Dez anos depois da ordenação sacerdotal faz o doutoramento, na Bélgica, em Filosofia. Enquanto padre, a sua acção desenvolveu-se na área de Lisboa: Moscavide, Belém, Santa Isabel, capelas do Rato e das Amoreiras, Cruz Quebrada e Campo Grande. Nesta última paróquia, coordenou a catequese infantil. “Tinha a intuição rara de que é uma fase muito importante e que não devia ser entregue apenas a senhoras bondosas” – sublinhou ao Jornal «Público» Helena Presas, responsável da catequese.

Quando passou pela paróquia de Santa Isabel, em Lisboa, era escutado por agentes da PIDE, polícia política do Estado Novo, que tentava apanhá-lo nas críticas ao regime. Os agentes colocavam-se junto das colunas de som, com gravadores. O padre João decidiu fazer o mesmo, para que a PIDE não inventasse acusações: escondia um gravador sob o altar. Antes do fim da missa, tirava discretamente a cassete e guardava-a.

 Vários amigos passaram a gravar as homilias. Já em democracia, alguém lhe pediu que escrevesse uma síntese. No final das missas, o padre passou então a dar, a quem pedia, a folha com o resumo. O hábito deu origem aos dois volumes de A Palavra no Tempo (ed. Multinova e Entrelinhas, respectivamente), que recolhem muitos desses textos.

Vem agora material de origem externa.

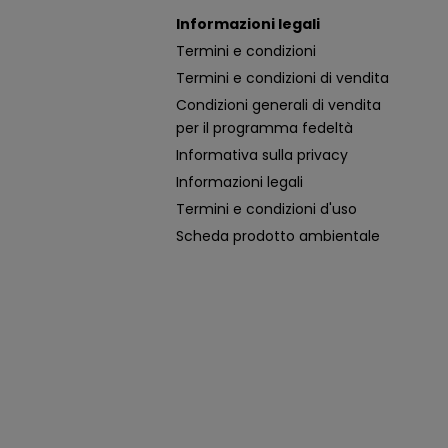
Informazioni legali
Termini e condizioni
Termini e condizioni di vendita
Condizioni generali di vendita
per il programma fedeltà
Informativa sulla privacy
Informazioni legali
Termini e condizioni d'uso
Scheda prodotto ambientale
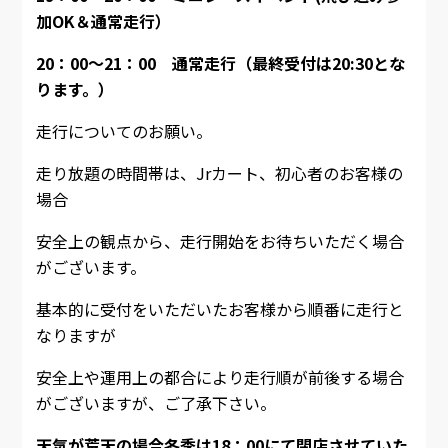
加OK＆通常走行）
20：00～21：00 通常走行（最終受付は20:30とな
ります。）
走行についてのお願い。
走り放題の時間帯は、Jrカート、初心者のお客様の
場合
安全上の観点から、走行開始をお待ちいただく場合
がございます。
基本的に受付をいただいたお客様から順番に走行と
なりますが
安全上や運用上の都合により走行順が前後する場合
がございますが、ご了承下さい。
天気が荒天の場合冬季は18：00にて閉店させていた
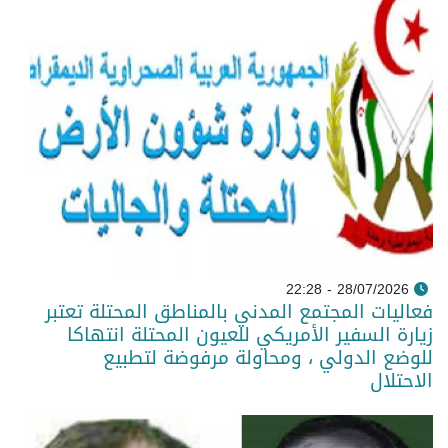
28/07/2026 - 22:28
فعاليات المجتمع المدني بالمناطق المحتلة تعتبر
زيارة السفير الأمريكي للعيون المحتلة انتهاكا
للوضع الدولي ، ومحاولة مرفوضة لتطبيع
الاحتلال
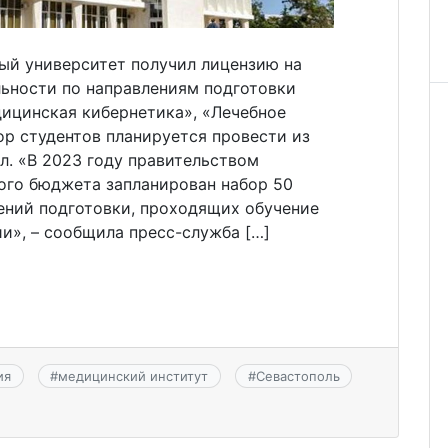
ый университет получил лицензию на
льности по направлениям подготовки
ицинская кибернетика», «Лечебное
ор студентов планируется провести из
л. «В 2023 году правительством
ного бюджета запланирован набор 50
ений подготовки, проходящих обучение
и», – сообщила пресс-служба […]
ия
#
медицинский институт
#
Севастополь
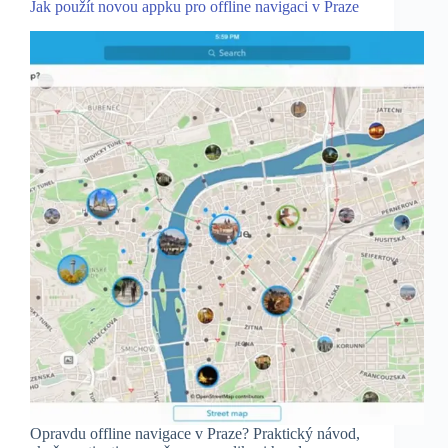
Jak použít novou appku pro offline navigaci v Praze
Opravdu offline navigace v Praze? Praktický návod,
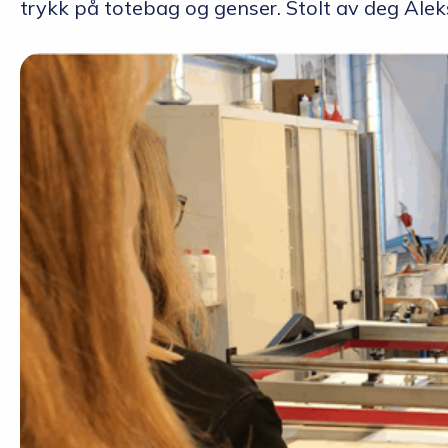
trykk på totebag og genser. Stolt av deg Ale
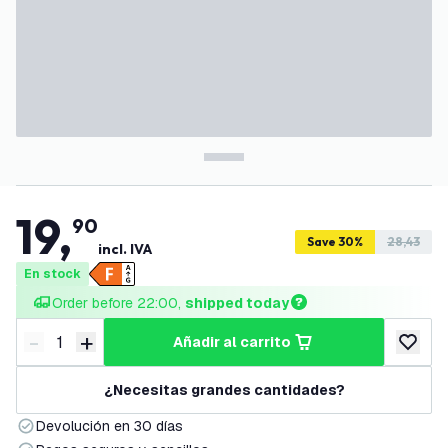
19
,
90
Save 30%
28,43
incl. IVA
En stock
Order before 22:00, 
shipped today
-
+
añadir al carrito
Disminuir cantidad
Aumentar cantidad
añadir a
¿Necesitas grandes cantidades?
Devolución en 30 días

O Pe. João Resina escreveu que “a ciência não é um conjunto de verdades definitivas, porque é baseada em hipóteses”. Na entrevista à «Pública», o padre que gostava de Física Quântica comenta a atitude de arrogância de alguns cientistas. “No século XX, toda a gente passou a ser mais modesta, porque se sabe isso. Sabe-se que a ciência se baseia em hipóteses, que as hipóteses são falíveis, só que são muito boas! Enquanto não há melhor, fica com essas”.

Considerava-se discípulo de Kant. “Ele diz que há três questões fundamentais: o que posso saber, o que devo fazer, o que me é lícito esperar. E achou que a primeira depende da ciência. As más catequeses tiveram sempre a mania de misturar essa questão com a apologética. Kant achava que não, eu também” – realça à revista.

A paixão pela física é anterior à ordenação de padre. “Desde novo, achei interessante o conhecimento rigoroso”. “Quando acabei o liceu, hesitei se ia para Física ou Engenharia. Acabei por ir para Engenharia, talvez porque o Técnico tinha fama e a Faculdade de Ciências tinha pouca fama” – recordou na entrevista.

Sabia distinguir a vida pastoral e o ensino da física. “Nunca fiz catequese nas aulas” – disse. E conclui: “Eu tinha-os habituado a falar com rigor e a não meter biscas. Nem quando ensinei História e Filosofia das Ciências meti catequese. Contava as várias posições”.